“Carnival CEO Lies Low After Crash” is the headline of yesterday morning’s story in the Wall Street Journal that asks, “Where is Micky Arison?”
The story points out how the CEO of the world’s largest cruise ship company “has largely kept himself and Carnival out of the spotlight” since the accident, permitting the CEO of Carnival’s Italian subsidiary Costa Crociere – the company that operated the doomed ship – to be the public spokesperson.
Arison, the story says, is in continuous contact with the Italian company’s executives, and has even Tweeted his personal condolences to victims and assurances that safety measures will be audited company-wide. Otherwise, notes someone identified by the WSJ as a longtime acquaintance, “He wants to distance Carnival from the disaster… If he talks, Carnival is speaking.”
Is this the right strategy? Absolutely! And if you look at the following guidelines for determining if a CEO is the right crisis spokesperson, you’ll agree:
- Is the parent company the target? In this case, the answer is no – it’s the subsidiary. If that changes, and the parent company’s reputation is threatened, the CEO should step into the fray.
- Is the suspected cause of the crisis a systemic problem or an isolated issue? Right now, it appears to be very isolated – perhaps a rogue captain who was distracted by a comely guest? On the other hand, if the cause were clearly a company-wide problem – say a failure to provide adequate training to any of its ship captains – then the CEO should speak up.
- Would having the CEO address the situation unnecessarily turn a minor incident into a larger crisis? This tragedy is already just about as worst-case for a cruise company as one could imagine – so there's no danger of escalating it.
- The flip side is this question: Does not having the CEO be the spokesperson seem like an effort to minimize a very serious crisis? Not in this case; the CEO of the operating company is the right call.
- Is the story staying in the news only because reporters are clamoring to hear from the parent company CEO? Or is the story likely to drag on for awhile on its own steam? Clearly, this story will continue regardless. On the other hand, if a statement from the CEO would stop the story in its tracks, it’s certainly worth considering.

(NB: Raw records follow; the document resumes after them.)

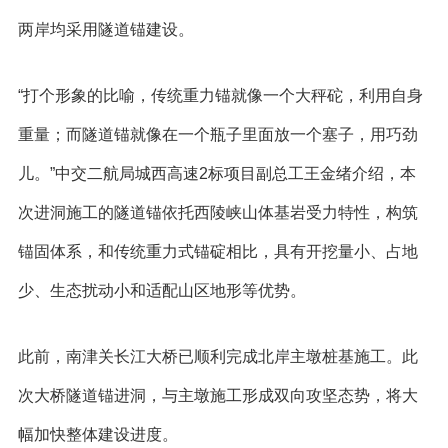
两岸均采用隧道锚建设。
“打个形象的比喻，传统重力锚就像一个大秤砣，利用自身
重量；而隧道锚就像在一个瓶子里面放一个塞子，用巧劲
儿。”中交二航局城西高速2标项目副总工王金绪介绍，本
次进洞施工的隧道锚依托西陵峡山体基岩受力特性，构筑
锚固体系，和传统重力式锚碇相比，具有开挖量小、占地
少、生态扰动小和适配山区地形等优势。
此前，南津关长江大桥已顺利完成北岸主墩桩基施工。此
次大桥隧道锚进洞，与主墩施工形成双向攻坚态势，将大
幅加快整体建设进度。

- Finally, who is the right spokesperson? Who is the individual with the right image, attitude, interviewing skills and media training to a) best represent the organization and b) effectively handle the media? It’s hard to say in this case, but it doesn’t appear that the Italian company’s CEO is mishandling the situation, so it seems to be the right call.
I know there are differing viewpoints on if and when a CEO should be the spokesperson in a crisis. What's yours?